Amanhecemos no sábado, 04, com prenúncio de uma megaoperação e, por conta do sono da madrugada interrompido a tiros, o dia foi de continuidade e intensificação dos confrontos. Mais pessoas sofreram com suas casas perfuradas com os tiros das armas de grosso calibre, e o nosso direito de ir e vir nos foi tirado por mais um dia. Nem pão foi possível comprar. Os armamentos bélicos usados aqui são de dar inveja a qualquer guerrinha na Síria. Até um dos carros blindados veio a tombar devido a forma como entram em locais que não os suportam.
Mediante tudo isso, tenho percebido que o governo não possui uma estratégia de ação efetiva nas favelas. Ele só usa esse tipo de enfrentamento e forma covarde de repressão nos lugares pobres. Mesmo diante de tantas casas e moradores, os disparos são efetuados a esmo, por exemplo. Isso mostra o quanto essa guerra está perdida. O Estado perdeu. Não há respeito.

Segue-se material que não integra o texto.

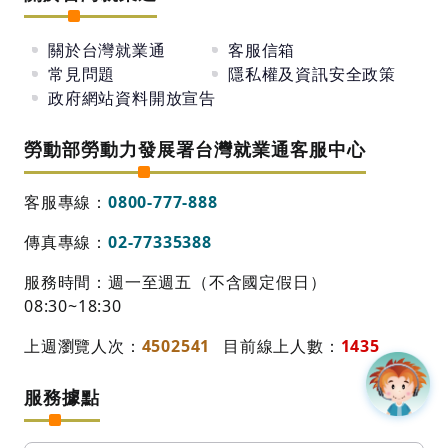
關於台灣就業通
客服信箱
常見問題
隱私權及資訊安全政策
政府網站資料開放宣告
勞動部勞動力發展署台灣就業通客服中心
客服專線：
0800-777-888
傳真專線：
02-77335388
服務時間：週一至週五（不含國定假日）
08:30~18:30
上週瀏覽人次：
4502541
目前線上人數：
1435
服務據點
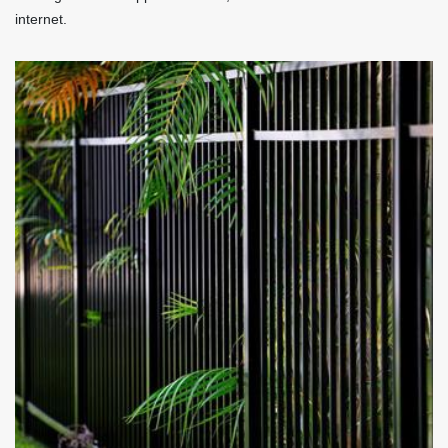
internet.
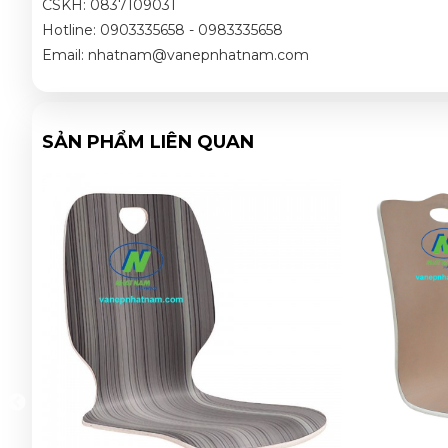
CSKH: 0837109031
Hotline: 0903335658 - 0983335658
Email: nhatnam@vanepnhatnam.com
SẢN PHẨM LIÊN QUAN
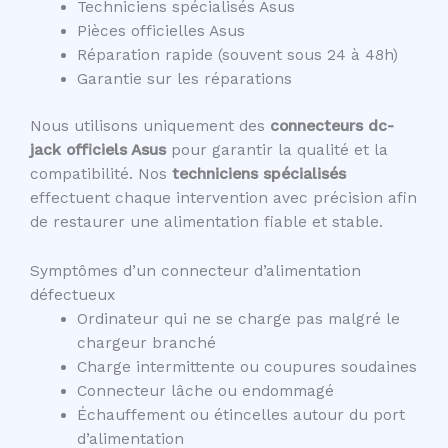
Techniciens spécialisés Asus
Pièces officielles Asus
Réparation rapide (souvent sous 24 à 48h)
Garantie sur les réparations
Nous utilisons uniquement des
connecteurs dc-
jack officiels Asus
pour garantir la qualité et la
compatibilité. Nos
techniciens spécialisés
effectuent chaque intervention avec précision afin
de restaurer une alimentation fiable et stable.
Symptômes d’un connecteur d’alimentation
défectueux
Ordinateur qui ne se charge pas malgré le
chargeur branché
Charge intermittente ou coupures soudaines
Connecteur lâche ou endommagé
Échauffement ou étincelles autour du port
d’alimentation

Os milhões surrupiados pela politica corrupta adotada pelo mesmo governo têm se refletido em ações desastrosas como a que ocorreu aqui no Complexo do Alemão, além do aumento da violência em todo o resto da cidade e de outros municípios. O dinheiro que deveria ser investido em pessoas tem ido pelo ralo em armamentos, munições e operações enxuga-gelo.
As balas que têm sido usadas aqui chegam as milhares e milhares. Alguém está lucrando com isso, e não somos nós. Para os moradores, só restam os prejuízos nas casas e veículos perfurados – sem falar no grande prejuízo mental e psicológico de todos que vivem aqui.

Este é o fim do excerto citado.